Analysis of variance tests whether several populations have the same means by comparing how far apart they are and how much variation there is within a sample. Linear regression allows us to examine relationships between at least two quantitative variables. Analysis of covariance (ANCOVA) is a general linear model which blends concepts from ANOVA and regression. The ANCOVA technique evaluates whether the means of a dependent variable are equal across levels of a categorical independent variable, often a treatment that is controlled in an experiment or some other factor variable. The ANOVA process controls for the effects of other continuous variables that are not of primary interest, known as covariates.

This chapter will discuss how ANCOVA combines principles from ANOVA and regression, the assumptions of an ANCOVA model and how they can be assessed, and how to apply ANCOVA techniques to natural resources data sets.

11.2 Analysis of covariance

You can think about ANCOVA as an application when we add a continuous covariate in an ANOVA analysis. These covariates are not generally a part of the manipulation of an experiment, but they may have an influence on the dependent variable. In natural resources, common covariates include elements of time (e.g., number of years since a disturbance to a forest or number of days a plant was subject to drought stress) or initial conditions prior to an event (e.g., the density of a forest prior a disturbance or the size of a plant prior to being exposed to drought stress). In ANCOVA, the covariate can be treated as it might be in a regression equation:

Analysis of covariance blends analysis of variance and regression.

FIGURE 11.1: Analysis of covariance blends analysis of variance and regression.
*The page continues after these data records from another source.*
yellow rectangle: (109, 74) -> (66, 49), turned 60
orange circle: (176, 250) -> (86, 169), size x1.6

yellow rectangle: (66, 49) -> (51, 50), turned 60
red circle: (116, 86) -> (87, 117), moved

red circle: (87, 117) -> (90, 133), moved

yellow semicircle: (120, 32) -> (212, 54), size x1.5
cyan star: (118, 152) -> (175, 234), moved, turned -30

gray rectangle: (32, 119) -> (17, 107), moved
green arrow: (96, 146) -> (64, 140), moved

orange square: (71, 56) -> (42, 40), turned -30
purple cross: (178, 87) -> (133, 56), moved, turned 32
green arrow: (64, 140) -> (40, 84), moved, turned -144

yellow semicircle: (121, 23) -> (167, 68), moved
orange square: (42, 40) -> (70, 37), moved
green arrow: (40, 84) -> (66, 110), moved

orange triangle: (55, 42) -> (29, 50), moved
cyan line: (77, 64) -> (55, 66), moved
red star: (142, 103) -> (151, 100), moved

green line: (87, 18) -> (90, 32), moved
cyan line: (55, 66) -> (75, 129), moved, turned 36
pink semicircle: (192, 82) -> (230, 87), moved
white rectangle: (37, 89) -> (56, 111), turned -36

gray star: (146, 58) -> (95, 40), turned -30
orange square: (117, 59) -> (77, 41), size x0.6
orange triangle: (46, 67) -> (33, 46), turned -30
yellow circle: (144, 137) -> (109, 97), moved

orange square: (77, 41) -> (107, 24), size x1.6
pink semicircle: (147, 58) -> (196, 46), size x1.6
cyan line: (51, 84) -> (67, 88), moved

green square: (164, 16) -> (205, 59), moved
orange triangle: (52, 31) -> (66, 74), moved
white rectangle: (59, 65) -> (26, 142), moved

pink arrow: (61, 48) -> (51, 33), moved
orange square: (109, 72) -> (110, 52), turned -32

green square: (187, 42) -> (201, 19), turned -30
The ANCOVA model takes the form:

\[ y_{ij}= \mu + \tau_{i}+ \textbf{B}(x_{ij}-\bar{x}_i)+\varepsilon_{ij}\] where,

  • \(y_{ij}\) is the jth observation mean from the ith level,
  • \(\mu\) is the overall mean,
  • \(\tau_{i}\) is the effect of the ith level of the treatment,
  • \(x_{ij}\) is the jth observation of the covariate in the ith level,
  • \(\bar{x}_i\) is the ith group mean, and
  • \(\varepsilon_{ij}\) is the random error term.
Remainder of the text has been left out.